Académisme, Romantisme, Passéisme

L'affirmation de Brongniart (1770-1847), directeur de la manufacture de Sèvres en 1802, selon laquelle " l'art de la peinture sur verre n'était point perdu, qu'on avait tous les moyens de l'exercer " correspondait à l'intérêt porté au vitrail en France après les sauvetages du conventionnel Alexandre Lenoir (1761-1839). Toutefois, il faudra faire venir en France deux Anglais, Warren et Jones, qui traduiront les cartons d'Abel de Pujol pour l'église Sainte-Élisabeth à Paris (1828). Malgré l'opposition des archéologues — qui, depuis Lenoir, avaient préconisé l'emploi du verre teint dans sa masse et encouragé la restauration des vitraux du Moyen Âge, soutenus en cela par le chimiste verrier Bontemps à Choisy-le-Roi —, la manufacture de Sèvres poursuit sur des cartons de grands maîtres sa technique d'émail en faisant appel à Chenavard, à Devéria, à Ingres et à Delacroix. Seules les verrières de Devéria à la collégiale d'Eu ainsi que les suites d'Ingres pour la chapelle royale de Dreux et la chapelle Saint-Ferdinand de Neuilly expriment les unes une verve romantique, les autres une intensité colorée qui rappelle la veine préraphaélite d'Ingres.

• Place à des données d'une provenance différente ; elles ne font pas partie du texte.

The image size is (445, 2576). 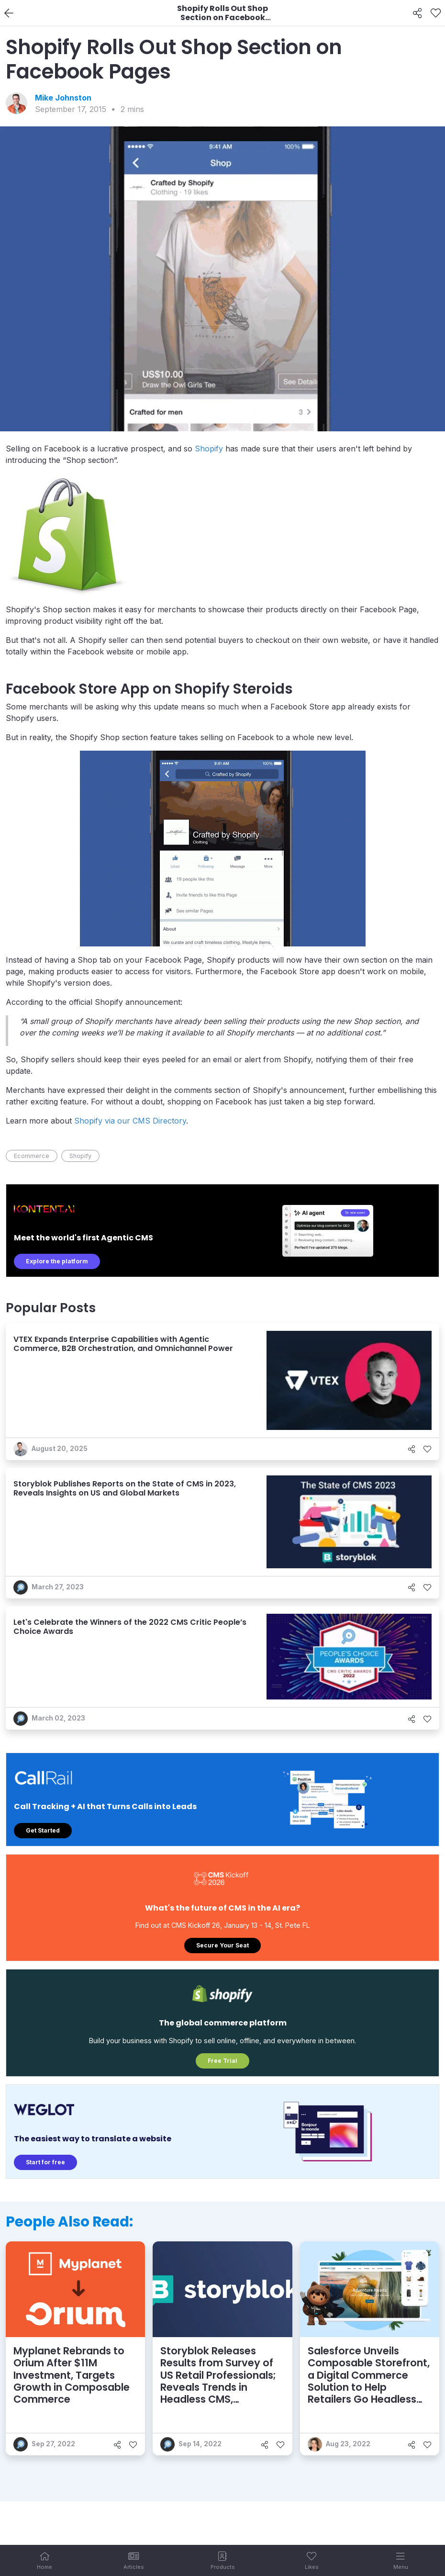 What do you see at coordinates (369, 2381) in the screenshot?
I see `Salesforce Unveils Composable Storefront, a Digital Commerce Solution to Help Retailers Go Headless Fast` at bounding box center [369, 2381]. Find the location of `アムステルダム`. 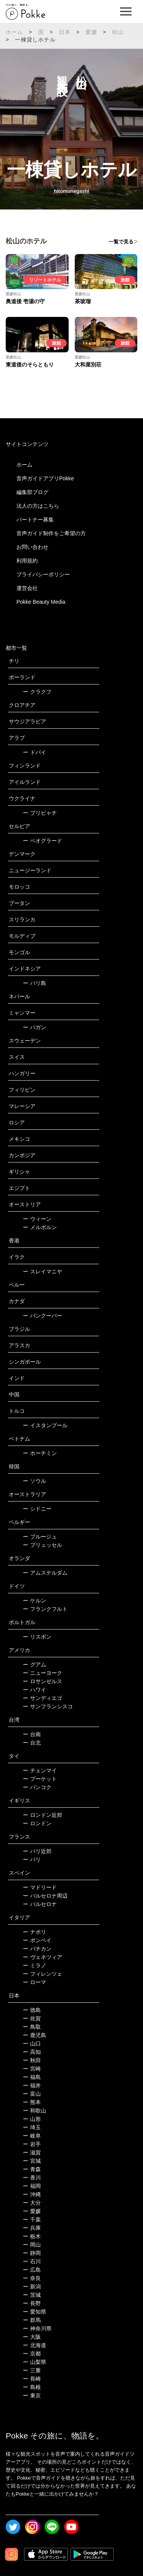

Dans la seconde moitié du siècle, une immense production, qui intéresse surtout le réveil du sentiment religieux, va de l'imagerie pieuse au pastiche, et l'on peut dire de ces vitraux que, s'il en est peu de bons, il en est quelques-uns de délicieux. L'école de Lyon, animée par Orsel, Janmot et H. Flandrin, a son reflet dans les vitraux de Paul Borel, qui sut attendrir Huysmans (église Saint-Bonaventure à Lyon).

   En Allemagne, l'atelier de Sigismond Franck, installé par Louis de Bavière à la Manufacture royale à Munich en 1826, fera appel, en 1836, à un élève d'Overbeck, Heinrich Hess, pour l'église de l'Au dans les faubourgs de la ville. Cornelius établit les cartons pour la cathédrale d'Aix-la-Chapelle. En Belgique, Capronnier s'adresse à Henri de Groux pour les vitraux de la nef de Sainte-Gudule. L'école de Beuron introduit une nouvelle ascèse, dont le meilleur héritier sera, au début du XXe s., dom Bellot. Mais c'est en Angleterre que l'atelier fondé par William Morris traduira les œuvres marquantes des pré-raphaélites, Madox Brown, Rossetti (Saint Georges et le dragon) et les grands ensembles de Burne-Jones. Celui-ci, comme son contemporain le Suisse Grasset, établi en France, trouve dans la peinture sur verre la meilleure expression de son graphisme. A. Mucha donne le carton d'une verrière à la cathédrale Saint-Guy de Prague.